La taxonomie ne se limite pas à l’énergie. Plusieurs industries lourdes sont concernées : ciment, acier, aluminium, engrais phosphatés et plusieurs branches manufacturières. Ce choix reflète une volonté de transformer en profondeur le modèle économique marocain. Les entreprises de ces secteurs devront désormais prouver leur capacité à réduire leurs émissions, améliorer leur efficacité énergétique et garantir la transparence de leurs procédés pour accéder aux nouveaux financements durables.

Cette évolution s’inscrit dans un contexte international où les exigences environnementales deviennent un critère clé de compétitivité. Les entreprises marocaines devront s’adapter pour maintenir leur accès aux marchés et optimiser le coût de leur capital, sous peine de se voir marginalisées face à des concurrents mieux préparés.

Un levier stratégique aligné sur les grandes orientations nationales

La future taxonomie s’articule avec plusieurs documents majeurs : la Stratégie de développement de la finance climat à horizon 2030, la Contribution déterminée au niveau national (CDN 3.0) et la Stratégie nationale bas carbone (SNBC) avec un horizon à 2050. Cette cohérence institutionnelle illustre la volonté du Maroc de faire de la finance climatique un pilier de sa stabilité économique et financière, et non une simple mesure environnementale.
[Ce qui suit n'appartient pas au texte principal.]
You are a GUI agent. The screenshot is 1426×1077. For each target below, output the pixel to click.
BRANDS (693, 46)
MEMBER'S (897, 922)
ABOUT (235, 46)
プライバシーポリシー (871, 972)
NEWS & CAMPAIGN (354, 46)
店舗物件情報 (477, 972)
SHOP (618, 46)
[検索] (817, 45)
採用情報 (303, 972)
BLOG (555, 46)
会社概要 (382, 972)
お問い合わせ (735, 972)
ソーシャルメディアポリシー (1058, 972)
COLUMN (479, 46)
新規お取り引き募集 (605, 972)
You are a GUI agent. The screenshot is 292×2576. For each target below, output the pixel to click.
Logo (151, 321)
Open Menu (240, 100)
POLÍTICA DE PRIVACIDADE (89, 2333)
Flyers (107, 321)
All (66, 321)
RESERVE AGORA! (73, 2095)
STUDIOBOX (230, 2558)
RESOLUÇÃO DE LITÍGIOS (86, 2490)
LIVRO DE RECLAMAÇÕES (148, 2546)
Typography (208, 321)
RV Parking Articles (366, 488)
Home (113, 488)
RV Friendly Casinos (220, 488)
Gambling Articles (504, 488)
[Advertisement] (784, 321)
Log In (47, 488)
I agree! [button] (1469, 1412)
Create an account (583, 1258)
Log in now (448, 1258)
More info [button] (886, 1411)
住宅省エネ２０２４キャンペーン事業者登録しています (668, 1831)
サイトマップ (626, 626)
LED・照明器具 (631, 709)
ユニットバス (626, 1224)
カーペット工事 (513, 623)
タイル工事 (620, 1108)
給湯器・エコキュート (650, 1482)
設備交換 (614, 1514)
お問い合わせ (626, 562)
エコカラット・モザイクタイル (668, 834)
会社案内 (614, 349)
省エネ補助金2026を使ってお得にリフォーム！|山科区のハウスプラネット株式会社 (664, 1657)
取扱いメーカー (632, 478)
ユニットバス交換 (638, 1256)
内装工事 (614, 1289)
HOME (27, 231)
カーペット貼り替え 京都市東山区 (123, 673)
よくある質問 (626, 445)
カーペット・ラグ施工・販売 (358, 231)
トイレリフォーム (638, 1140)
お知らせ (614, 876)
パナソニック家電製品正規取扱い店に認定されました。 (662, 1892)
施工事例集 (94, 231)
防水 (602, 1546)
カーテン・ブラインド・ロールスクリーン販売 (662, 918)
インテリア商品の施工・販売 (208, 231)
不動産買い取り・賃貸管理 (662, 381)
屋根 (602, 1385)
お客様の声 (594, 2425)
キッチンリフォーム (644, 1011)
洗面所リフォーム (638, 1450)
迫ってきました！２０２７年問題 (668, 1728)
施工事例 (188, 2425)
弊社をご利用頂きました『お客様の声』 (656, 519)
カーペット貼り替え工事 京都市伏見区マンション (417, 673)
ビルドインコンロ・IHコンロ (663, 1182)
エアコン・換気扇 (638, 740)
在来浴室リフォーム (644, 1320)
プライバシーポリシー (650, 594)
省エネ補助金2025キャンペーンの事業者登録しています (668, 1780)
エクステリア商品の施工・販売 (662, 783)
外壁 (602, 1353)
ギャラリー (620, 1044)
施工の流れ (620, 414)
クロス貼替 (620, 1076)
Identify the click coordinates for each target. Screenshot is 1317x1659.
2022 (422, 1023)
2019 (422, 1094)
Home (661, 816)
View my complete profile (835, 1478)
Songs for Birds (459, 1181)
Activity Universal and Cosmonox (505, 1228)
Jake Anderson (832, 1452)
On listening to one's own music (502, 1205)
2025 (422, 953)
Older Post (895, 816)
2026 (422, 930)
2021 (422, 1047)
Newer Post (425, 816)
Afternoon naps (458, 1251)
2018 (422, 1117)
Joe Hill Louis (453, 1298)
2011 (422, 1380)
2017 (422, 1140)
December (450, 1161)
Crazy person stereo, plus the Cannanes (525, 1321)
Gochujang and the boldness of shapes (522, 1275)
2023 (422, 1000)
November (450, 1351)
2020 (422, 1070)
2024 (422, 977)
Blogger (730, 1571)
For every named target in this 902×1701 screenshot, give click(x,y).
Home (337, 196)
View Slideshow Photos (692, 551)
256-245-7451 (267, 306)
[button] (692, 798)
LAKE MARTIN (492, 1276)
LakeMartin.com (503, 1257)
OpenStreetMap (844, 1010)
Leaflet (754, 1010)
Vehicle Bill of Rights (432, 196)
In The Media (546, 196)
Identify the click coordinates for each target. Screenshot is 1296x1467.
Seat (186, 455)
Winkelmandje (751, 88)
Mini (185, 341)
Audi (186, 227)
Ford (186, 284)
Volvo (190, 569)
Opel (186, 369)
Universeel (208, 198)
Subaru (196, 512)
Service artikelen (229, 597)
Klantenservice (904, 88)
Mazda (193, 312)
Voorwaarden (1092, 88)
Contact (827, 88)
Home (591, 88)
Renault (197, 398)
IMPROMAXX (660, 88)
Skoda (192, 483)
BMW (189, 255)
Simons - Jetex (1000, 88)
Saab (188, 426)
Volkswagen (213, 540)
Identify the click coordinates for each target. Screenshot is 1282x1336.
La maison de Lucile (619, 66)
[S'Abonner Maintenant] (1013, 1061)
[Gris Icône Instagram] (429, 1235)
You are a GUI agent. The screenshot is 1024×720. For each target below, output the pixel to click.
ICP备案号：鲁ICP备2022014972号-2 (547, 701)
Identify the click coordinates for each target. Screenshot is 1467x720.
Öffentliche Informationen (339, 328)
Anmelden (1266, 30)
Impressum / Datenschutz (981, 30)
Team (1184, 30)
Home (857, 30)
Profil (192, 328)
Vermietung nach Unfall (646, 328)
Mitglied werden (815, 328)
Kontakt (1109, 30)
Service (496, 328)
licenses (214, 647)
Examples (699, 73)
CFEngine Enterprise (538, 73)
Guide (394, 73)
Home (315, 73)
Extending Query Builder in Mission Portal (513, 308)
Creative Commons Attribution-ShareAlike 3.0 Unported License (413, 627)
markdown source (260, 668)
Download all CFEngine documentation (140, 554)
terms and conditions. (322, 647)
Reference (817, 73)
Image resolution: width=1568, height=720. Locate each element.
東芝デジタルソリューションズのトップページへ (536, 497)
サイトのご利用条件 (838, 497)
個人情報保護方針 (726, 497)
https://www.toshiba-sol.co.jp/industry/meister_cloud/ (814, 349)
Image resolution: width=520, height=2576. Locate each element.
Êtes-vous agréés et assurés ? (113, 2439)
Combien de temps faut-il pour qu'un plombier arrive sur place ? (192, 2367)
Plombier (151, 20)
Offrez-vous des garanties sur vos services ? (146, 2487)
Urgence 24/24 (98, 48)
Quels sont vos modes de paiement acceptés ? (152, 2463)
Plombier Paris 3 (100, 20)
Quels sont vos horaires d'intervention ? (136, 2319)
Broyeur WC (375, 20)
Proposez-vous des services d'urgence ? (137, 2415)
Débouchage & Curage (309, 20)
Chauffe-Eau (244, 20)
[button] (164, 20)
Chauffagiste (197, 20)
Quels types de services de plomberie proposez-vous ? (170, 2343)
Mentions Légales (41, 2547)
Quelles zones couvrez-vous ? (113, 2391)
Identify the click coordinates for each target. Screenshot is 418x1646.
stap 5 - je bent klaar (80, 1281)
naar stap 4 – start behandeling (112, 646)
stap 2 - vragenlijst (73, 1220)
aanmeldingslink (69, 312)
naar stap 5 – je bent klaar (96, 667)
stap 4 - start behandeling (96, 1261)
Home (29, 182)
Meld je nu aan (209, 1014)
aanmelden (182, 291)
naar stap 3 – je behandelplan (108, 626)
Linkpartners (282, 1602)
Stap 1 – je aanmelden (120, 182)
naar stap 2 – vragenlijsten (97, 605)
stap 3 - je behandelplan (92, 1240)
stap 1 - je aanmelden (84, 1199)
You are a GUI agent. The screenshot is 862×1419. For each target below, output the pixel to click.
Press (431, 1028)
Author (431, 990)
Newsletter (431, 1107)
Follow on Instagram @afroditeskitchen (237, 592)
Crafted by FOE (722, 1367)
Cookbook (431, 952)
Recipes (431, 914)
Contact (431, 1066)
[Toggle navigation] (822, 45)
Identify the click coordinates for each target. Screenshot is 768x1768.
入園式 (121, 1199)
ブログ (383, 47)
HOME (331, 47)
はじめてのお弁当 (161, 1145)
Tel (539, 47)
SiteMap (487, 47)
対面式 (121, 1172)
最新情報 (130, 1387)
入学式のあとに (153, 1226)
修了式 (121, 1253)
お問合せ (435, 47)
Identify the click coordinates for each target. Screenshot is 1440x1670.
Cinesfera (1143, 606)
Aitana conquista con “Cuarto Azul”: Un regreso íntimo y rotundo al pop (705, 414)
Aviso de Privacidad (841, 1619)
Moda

Les répercussions de ce projet sont vastes : il impactera le crédit bancaire, les obligations vertes, les produits d’assurance, la gestion d’actifs ainsi que les stratégies d’investissement des entreprises publiques et privées. Chaque acteur du système financier est appelé à jouer un rôle dans cette mutation vers une économie décarbonée.

La consultation publique, étape clé avant adoption

La phase de consultation, ouverte jusqu’au 31 juillet 2026, permettra aux autorités d’affiner le dispositif. Les retours des acteurs financiers sur les critères techniques, les modalités d’application progressive et les besoins d’accompagnement sectoriel seront déterminants pour finaliser ce référentiel. L’enjeu ? Construire un outil robuste, adapté aux réalités économiques du pays, tout en répondant aux attentes des marchés internationaux en matière de durabilité.